Uber CEO Travis Kalanick apologizes after fare row with an Uber driver emerges
IS this what a downward spiral looks like? Barely a week has gone by since the sexual harassment allegations, and already Uber’s embroiled in yet another PR scandal.
CEO Travis Kalanick has issued yet another apology, this time for his own actions. In a six-minute video captured by dash cam, Kalanick is seen engaging in a heated argument with an Uber driver over reduced fares.
While the conversation began with a handshake, the mood quickly escalated as Uber driver Fawzi Kamel pointed out that fares have been reduced “in general” across a number of Uber services. For example, an Uber Black ride cost US$4.90 per mile back in 2012 and is now down to US$3.75 per mile.
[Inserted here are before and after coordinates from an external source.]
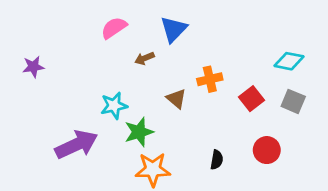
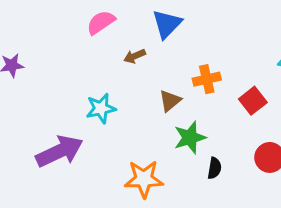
brown triangle: (176, 99) -> (170, 101), turned 40
green star: (139, 132) -> (190, 138), moved

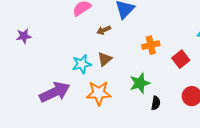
brown triangle: (170, 101) -> (105, 59), moved
orange star: (144, 179) -> (99, 93), moved

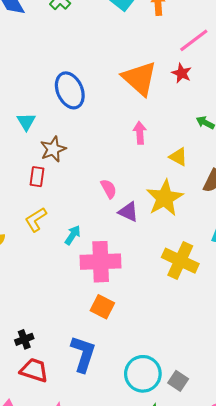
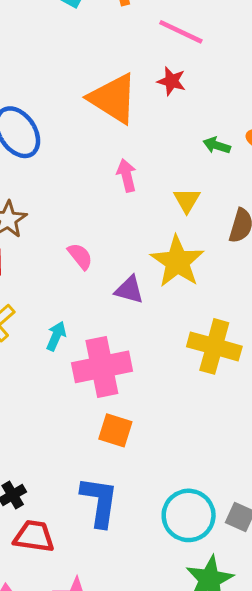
pink line: (194, 40) -> (181, 32), turned 72
yellow triangle: (178, 157) -> (187, 200), turned 42
pink semicircle: (109, 189) -> (80, 256), moved

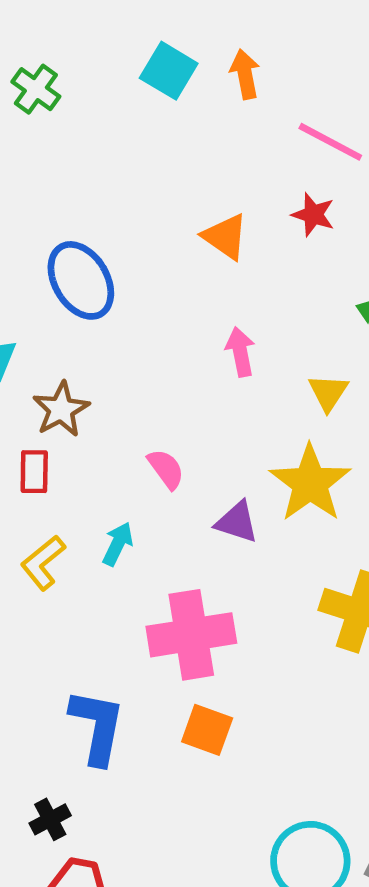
orange triangle: (113, 98) -> (225, 237), size x0.6
cyan arrow: (56, 336) -> (118, 544), moved
blue L-shape: (99, 502) -> (97, 727), moved

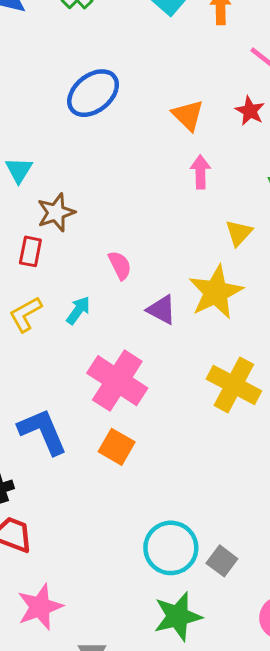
blue ellipse: (81, 280) -> (93, 93), moved, turned 72
pink arrow: (240, 352) -> (200, 172), moved
pink cross: (191, 635) -> (117, 381), turned 32
blue L-shape: (97, 727) -> (43, 431), turned -44

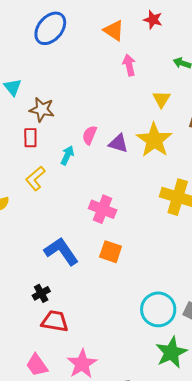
brown star: (56, 213) -> (42, 110), turned -30
pink semicircle: (120, 265) -> (90, 135), turned -120
cyan arrow: (78, 310) -> (67, 155), moved
purple triangle: (162, 310) -> (118, 143), moved
pink cross: (117, 381) -> (103, 209), size x0.7

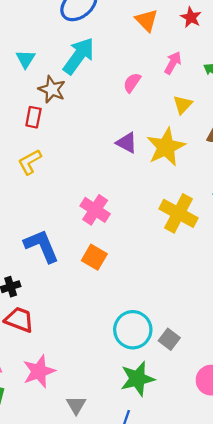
pink arrow: (129, 65) -> (173, 63), moved, turned 30
pink semicircle: (90, 135) -> (132, 83), moved
cyan arrow: (67, 155) -> (79, 56), moved, size x1.8

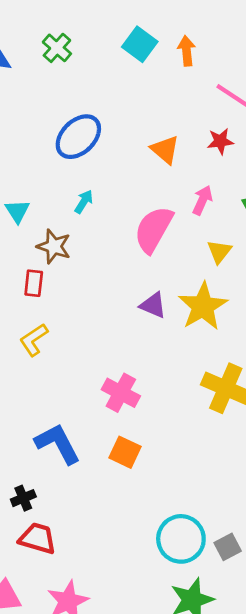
red star: (191, 17) -> (220, 141), turned -30
cyan arrow: (79, 56) -> (84, 202), size x0.5
pink semicircle: (132, 83) -> (154, 229), size x1.8
gray square: (169, 339) -> (228, 547), turned 30

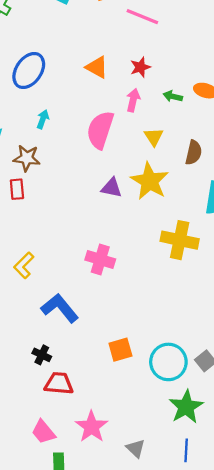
red star: (220, 141) -> (140, 67), moved
yellow L-shape: (34, 340) -> (24, 265), moved
orange square: (125, 452) -> (120, 350), moved, turned -30
black cross: (23, 498) -> (42, 355), turned -30

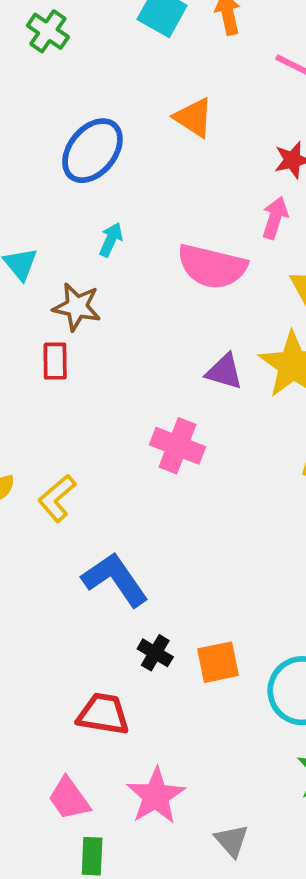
orange triangle: (97, 67) -> (194, 117), moved
pink semicircle: (100, 130) -> (212, 266), turned -99
pink cross: (100, 260) -> (177, 446), moved
black cross: (42, 355) -> (155, 653), moved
Kalanick explained that Uber has had to lower fares in order to stay competitive in the ride-hailing market. “We didn’t go low-end because we wanted to. We went low-end because we had to,” said Kalanick in the video.
While Uber began in 2010 just offering black cars, a much higher-end service than it provides today, it has had to diversify its transport options to stay competitive with rivals such as Lyft in the U.S., or Grab in SEA. While Kalanick’s explanation was logical, he was certainly in the wrong when he promptly lost his cool.
Travis Kalanick, the CEO from Uber with his recent Exchange with an Uber driver has cemented his image as a prick. #deleteuber
— Later Gator (@LaterGator1) March 1, 2017
You can't fix the brokenness in Silicon Valley
But you can personally take a stand and #DeleteUber
People matter. Let's never forget it.
— Dave Craige (@davecraige) March 1, 2017
Then Kamel began leveling accusations, claiming that he lost US$97,000 and is going bankrupt because of Kalanick’s business decisions – and that’s when the CEO snapped and began to retaliate. “Bullsh*t. You know what? Some people don’t like to take responsibility for their own sh*t. They blame everything in their life on everyone else,” he yelled and got out of the car.
Kalanick has since issued an apology on the Uber website, which appears to be as “profound” as it claims: “It’s clear this video is a reflection of me – and the criticism we’ve received is a stark reminder that I must fundamentally change as a leader and grow up. This is the first time I’ve been willing to admit that I need leadership help and I intend to get it.”
Translation is "I'm sorry I got caught". Now are we done with this guy? – Uber CEO Travis Kalanick: ‘I need help’ https://t.co/6kvTh72GnP
— D-Dub (@silkyd67) March 2, 2017
But is it too late? A NBC News interview with Kamel, where the driver explains why he stood up to Kalanick, is making its Internet rounds – which will make the incident tough to bury. Also, Uber already learned a very painful lesson when it lost 200,000 users over the #deleteuber campaign early last month, and Kalanick’s latest antics are just adding insult to injury. At this point, Uber has suffered four scandals in ten days and we’re bracing ourselves for the next one.